The other doctor concedes that the golden age was the time when Filipino doctor-immigrants were able to merge with the mainstream of US medical practitioners after fulfilling the basic requirements of passing the ECFMG, state licensure exams or FLEX exams, and specialty boards for most. Unfortunately, he observed, "it is my impression that more Indian M.Ds go for the Boards. Our M.Ds (usually not from U.P.) stop after training, and many don’t go for any Boards. That is a self-defeating rut."

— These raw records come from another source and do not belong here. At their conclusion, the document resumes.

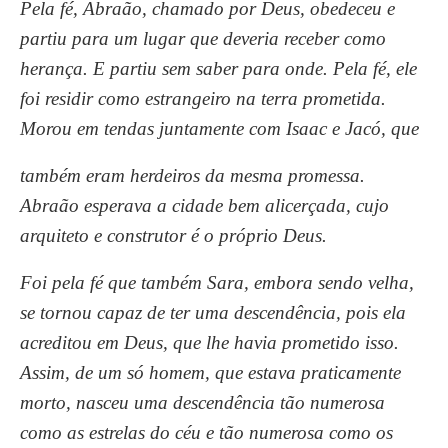
Pela fé, Abraão, chamado por Deus, obedeceu e
partiu para um lugar que deveria receber como
herança. E partiu sem saber para onde. Pela fé, ele
foi residir como estrangeiro na terra prometida.
Morou em tendas juntamente com Isaac e Jacó, que
também eram herdeiros da mesma promessa.
Abraão esperava a cidade bem alicerçada, cujo
arquiteto e construtor é o próprio Deus.
Foi pela fé que também Sara, embora sendo velha,
se tornou capaz de ter uma descendência, pois ela
acreditou em Deus, que lhe havia prometido isso.
Assim, de um só homem, que estava praticamente
morto, nasceu uma descendência tão numerosa
como as estrelas do céu e tão numerosa como os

At this point, my doctor e-mail writers agree. Doctor number one thinks "it would be silly not to go for the boards (state or FLEX) and for that matter, the specialty boards as these boards would jack up the income 5-10 fold! I would therefore ask again, WHY? Is it a simple – ‘babaw kaligayahan’? Don’t think so. This inability to pass the American boards cannot be dismissed by a sheer lack of facilities and money."

They conclude that Pinoy doctors are losing ground to the Indians in the States because our medical education here has deteriorated to a degree that makes it difficult for our medical graduates to pass qualifying exams in America. If that is the case, the implications for our health care here seem dire, even if we don’t talk about the massive number of doctors leaving our shores as nurses.

Again, I ask, who is responsible for quality control of medical schools? If the doctors we have here are not good enough for the Americans, how can they be good enough for us? Think about that.

Wouldn’t it be sheer karma if the bureaucrat sleeping on this important job ends up on the operating table or the emergency room with one of these diploma mill graduates attending him/her?
Wonderful Profession
Speaking of doctors, somebody e-mailed me this one.

It must be wonderful to be a doctor. In what other job could you ask a woman to take her clothes off, look her over at your leisure, then send a bill to her husband?